Chronique « Si on me laisse dire », publiée dans le quotidien belge « La Dernière Heure », en marge du procès de Marc Dutroux et consorts
«Vous regarderez bien une cassette porno ?» (49 – Le 12 mai 2004)
Fabienne F. a fait une partie de ses études d’institutrice avec Michelle Martin. A l’époque, la deuxième accusée du procès d’Arlon était une jeune fille «secrète mais agréable. Un peu pince sans rire, elle avait le sens de l’humour». Outre le fait que Michelle Martin était fort tenue par sa mère, qu’elle ne pouvait pas sortir énormément, «il n’y avait rien à signaler dans son comportement si ce n’est qu’elle était un peu fo-folle quand nous étions en sortie avec les copains. Sans doute, suppose Fabienne, «était-ce parce qu’elle profitait lors de ces moments-là du fait que la bride était un peu relâchée».

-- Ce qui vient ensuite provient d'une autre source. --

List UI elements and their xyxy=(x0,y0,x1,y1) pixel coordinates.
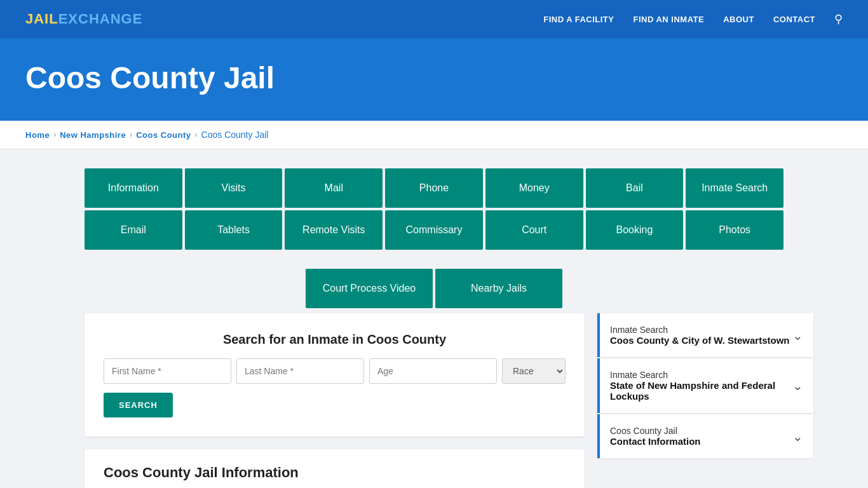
sidebar-item-1-title: Inmate Search xyxy=(610,325,790,335)
page-title: Coos County Jail xyxy=(25,60,843,95)
btn-information[interactable]: Information xyxy=(85,168,182,208)
btn-booking[interactable]: Booking xyxy=(586,210,684,250)
btn-bail[interactable]: Bail xyxy=(586,168,684,208)
nav-buttons-row2: Email Tablets Remote Visits Commissary C… xyxy=(85,210,783,250)
btn-remote-visits[interactable]: Remote Visits xyxy=(285,210,383,250)
btn-mail[interactable]: Mail xyxy=(285,168,383,208)
nav-about[interactable]: ABOUT xyxy=(723,15,754,24)
search-fields: Race White Black Hispanic Asian Other xyxy=(104,358,566,384)
sidebar-item-1[interactable]: Inmate Search Coos County & City of W. S… xyxy=(597,313,813,357)
search-button[interactable]: SEARCH xyxy=(104,393,173,417)
btn-court-video[interactable]: Court Process Video xyxy=(306,269,433,308)
btn-money[interactable]: Money xyxy=(485,168,583,208)
sidebar-item-3-subtitle: Contact Information xyxy=(610,436,701,447)
content-layout: Search for an Inmate in Coos County Race… xyxy=(85,313,783,488)
left-column: Search for an Inmate in Coos County Race… xyxy=(85,313,585,488)
hero-section: Coos County Jail xyxy=(0,38,868,121)
search-title: Search for an Inmate in Coos County xyxy=(104,332,566,347)
btn-visits[interactable]: Visits xyxy=(185,168,283,208)
inmate-search-box: Search for an Inmate in Coos County Race… xyxy=(85,313,585,437)
nav-buttons-row1: Information Visits Mail Phone Money Bail… xyxy=(85,168,783,208)
nav-contact[interactable]: CONTACT xyxy=(773,15,815,24)
breadcrumb-sep-2: › xyxy=(130,130,132,139)
btn-phone[interactable]: Phone xyxy=(385,168,483,208)
logo-jail: JAIL xyxy=(25,11,58,27)
info-title: Coos County Jail Information xyxy=(104,464,566,481)
breadcrumb-bar: Home › New Hampshire › Coos County › Coo… xyxy=(0,121,868,149)
race-select[interactable]: Race White Black Hispanic Asian Other xyxy=(502,358,566,384)
sidebar-item-2[interactable]: Inmate Search State of New Hampshire and… xyxy=(597,358,813,413)
btn-email[interactable]: Email xyxy=(85,210,182,250)
chevron-down-icon-3: ⌄ xyxy=(792,429,803,444)
sidebar-item-3[interactable]: Coos County Jail Contact Information ⌄ xyxy=(597,414,813,458)
breadcrumb-sep-1: › xyxy=(53,130,56,139)
breadcrumb: Home › New Hampshire › Coos County › Coo… xyxy=(25,130,843,140)
chevron-down-icon-1: ⌄ xyxy=(792,328,803,343)
btn-inmate-search[interactable]: Inmate Search xyxy=(686,168,783,208)
breadcrumb-current: Coos County Jail xyxy=(201,130,269,140)
chevron-down-icon-2: ⌄ xyxy=(792,378,803,393)
breadcrumb-coos[interactable]: Coos County xyxy=(136,130,191,140)
btn-nearby-jails[interactable]: Nearby Jails xyxy=(435,269,562,308)
sidebar-item-1-subtitle: Coos County & City of W. Stewartstown xyxy=(610,335,790,346)
btn-commissary[interactable]: Commissary xyxy=(385,210,483,250)
search-icon[interactable]: ⚲ xyxy=(834,12,843,26)
age-input[interactable] xyxy=(369,358,497,384)
sidebar-item-2-subtitle: State of New Hampshire and Federal Locku… xyxy=(610,380,792,402)
sidebar-item-3-title: Coos County Jail xyxy=(610,426,701,436)
sidebar-item-2-title: Inmate Search xyxy=(610,370,792,380)
right-column: Inmate Search Coos County & City of W. S… xyxy=(597,313,813,488)
logo-exchange: EXCHANGE xyxy=(58,11,143,27)
breadcrumb-sep-3: › xyxy=(195,130,198,139)
info-box: Coos County Jail Information xyxy=(85,449,585,488)
breadcrumb-home[interactable]: Home xyxy=(25,130,50,140)
nav-find-facility[interactable]: FIND A FACILITY xyxy=(543,15,614,24)
main-area: Information Visits Mail Phone Money Bail… xyxy=(0,149,868,488)
main-nav: FIND A FACILITY FIND AN INMATE ABOUT CON… xyxy=(543,12,843,26)
site-logo[interactable]: JAILEXCHANGE xyxy=(25,11,142,27)
site-header: JAILEXCHANGE FIND A FACILITY FIND AN INM… xyxy=(0,0,868,38)
btn-court[interactable]: Court xyxy=(485,210,583,250)
btn-tablets[interactable]: Tablets xyxy=(185,210,283,250)
btn-photos[interactable]: Photos xyxy=(686,210,783,250)
breadcrumb-nh[interactable]: New Hampshire xyxy=(60,130,126,140)
nav-find-inmate[interactable]: FIND AN INMATE xyxy=(633,15,704,24)
last-name-input[interactable] xyxy=(236,358,364,384)
first-name-input[interactable] xyxy=(104,358,231,384)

Comme beaucoup de témoins, hier, Fabienne F. a confirmé que la relation fusionnelle de Michelle Martin avec une mère trop possessive et trop protectrice ne l’a pas préparée à son entrer dans le monde des adultes. Celui où l’on doit assumer ses actes et leurs conséquences. Alors qu’elle vivait encore à Waterloo, Michelle Martin était une petite poupée choyée et coquette. Elle allait tous les quinze jours acheter de nouveaux vêtements. Elle dormait avec maman et n’avait pas de passions ou de hobbies. C’était une vie en vase clos. Une sorte de prison dorée dans laquelle un enfant ne peut pas mûrir. En ce sens, Michelle Martin était certainement un oiseau pour le chat lorsque Dutroux l’a rencontrée.
Si des témoins ont par ailleurs confirmé que Michelle Martin avait été l’objet de violences de la part de Marc Dutroux, voire qu’elle avait été réduite à devenir sa chose, d’autres ont aussi constaté que l’accusé semblait s’être volontairement installée dans une vie dénuée de tout sens moral. C’est là, il est vrai, la caractéristique des «témoignages de moralité» lors des procès d’assises : on entend généralement tout et son contraire.
Cependant, certaines anecdotes en disent long. Revenons à Fabienne F. En 1984, Michelle Martin l’invite à Goutroux. Cela se passe quelque temps après qu’elle se soit installée avec Marc Dutroux. Le témoin raconte : «J’ai découvert une autre femme. Dans la maison, il y avait un désordre indescriptible. Comme entrée en matière, elle m’a expliqué que, peu de temps avant mon arrivée, un copain de son compagnon était passé à la maison et qu’elle lui avait passé une cassette porno pour patienter en attendant l’arrivée de son compagnon.Je n’ai pas relevé…». Il est question ensuite d’une sortie au restaurant. Fabienne F. raconte : «Elle a voulu mettre son bébé au lit avant de partir en expliquant que de toute façon, il faisait sa nuit. Je n’ai pas accepté et, in fine, on est parti avec le petit Frédéric». La soirée s’achèvera dans une boîte tandis que le nourrisson était remisé dans la voiture…
«A l’époque, explique Fabienne F., «Martin m’avait expliqué que son compagnon était parti tous les week-end pour aller voir les filles. Et elle ne semblait pas s’en émouvoir plus que cela. Je me suis dit que c’était leur façon de vivre. Plus tard, lors d’une autre sortie avec elle, j’ai remarqué qu’elle ne se privait pas de se laisser draguer. ‘De toute façon, disait-elle, Marc vivait de la même manière’. Plutôt que soumise, elle me paraissait envoûtée par son homme».